Encouraging Resilience

One of the better trends in the last decade of caring for children is the recognition that children need to develop resilience. In spite of our best efforts, all children will face setbacks and conflicts. They will be much better off if we spend our resources not on preventing all life difficulties but helping them learn how to bounce back.

Several mental health articles offer some interesting data about how we can help children exposed to adverse childhood experiences (ACEs). An older study of sexually abused girls had a small sample size but gathered information from in-depth interviews and testing. The study found that 56% of the girls exhibited measurable mental health issues, while 44% were within normal parameters. The latter group, classified as resilient, reported quite a few different positive factors. The study found that the best predictor of resilience was parental support.

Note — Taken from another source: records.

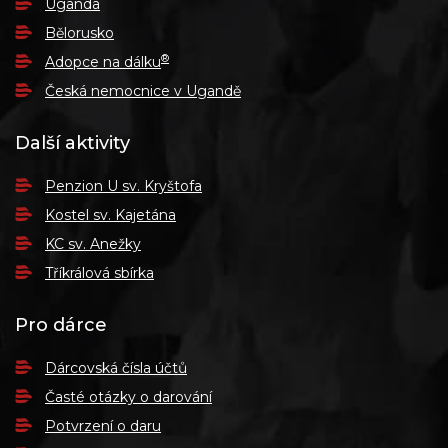
Uganda
Bělorusko
®
Adopce na dálku
Česká nemocnice v Ugandě
Další aktivity
Penzion U sv. Kryštofa
Kostel sv. Kajetána
KC sv. Anežky
Tříkrálová sbírka
Pro dárce
Dárcovská čísla účtů
Časté otázky o darování
Potvrzení o daru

Two recent reviews of current mental health literature offer some additional thoughts. The earlier study of the two found several individual factors, such as a child’s ability to self-regulate their emotions. In the area of family and community factors, family support again ranked as the factor most closely correlated to resilience. In one study of children in the full-time care of their grandparents, feeling loved and supported had an extremely high correlation with high emotional health. Outside the family, a positive relationship with a caring adult was a significant factor in resilience.

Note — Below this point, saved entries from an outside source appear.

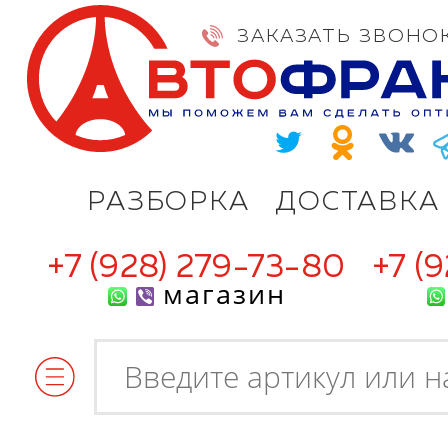
ЗАКАЗАТЬ ЗВОНО
РАЗБОРКА
ДОСТАВКА
+7 (928) 279-73-80
+7 (
магазин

School factors that significantly correlated with resilience included high engagement in school academics and other activities, and a supportive school community. The latter seems to be a variant on the supportive non-family adult found in other studies.

The more recent systematic review found different factors associated with resilience at different ages. Some factors were associated with high resilience throughout a person’s life, such as family support, a positive family environment, and feelings of belonging to a community. Others seem to depend on the developmental stage of the child.

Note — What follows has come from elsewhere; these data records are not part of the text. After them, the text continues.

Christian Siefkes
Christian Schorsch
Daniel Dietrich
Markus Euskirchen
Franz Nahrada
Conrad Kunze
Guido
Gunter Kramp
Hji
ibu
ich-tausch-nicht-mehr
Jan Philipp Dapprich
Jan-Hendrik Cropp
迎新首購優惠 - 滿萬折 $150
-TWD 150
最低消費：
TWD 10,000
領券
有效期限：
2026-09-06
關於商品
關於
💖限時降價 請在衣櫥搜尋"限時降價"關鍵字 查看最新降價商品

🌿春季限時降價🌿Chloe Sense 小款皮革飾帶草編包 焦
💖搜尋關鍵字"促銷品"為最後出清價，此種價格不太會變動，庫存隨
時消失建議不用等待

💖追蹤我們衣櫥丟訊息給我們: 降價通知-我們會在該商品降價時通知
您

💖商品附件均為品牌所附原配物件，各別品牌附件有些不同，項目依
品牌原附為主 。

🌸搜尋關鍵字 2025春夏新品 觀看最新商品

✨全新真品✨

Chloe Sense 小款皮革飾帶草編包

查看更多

Only a few studies looked at resilience in children younger than 5, but the studies that exist indicate that caregiver warmth, emotional support, and cognitive stimulation were important predictors of resilience. For school-age children, the primary factors were parental engagement and pro-social behavior. Adolescents reported higher resilience when they also reported caregiver support, paternal acceptance, high engagement in school, and participation in sports and other extra-curricular activities.

Of course, none of these studies measured causation, so it is difficult to know what factors actually can help children and which merely co-exist. Nevertheless, it cannot hurt to promote attributes that are positively associated with resilience. To the extent that youth-serving organizations can provide opportunities to develop the attributes for their clientele, we may be able to increase resilience. Certainly, we can encourage it. Some factors, such as caregiver emotional support, may be beyond our direct control, but we can find ways to encourage and support the family. Similarly, child care centers can help children learn self-regulation, and after-school programs can encourage pro-social behavior.

None of these is a perfect solution, but with some thought, we can provide significant help to our clients who have suffered maltreatment.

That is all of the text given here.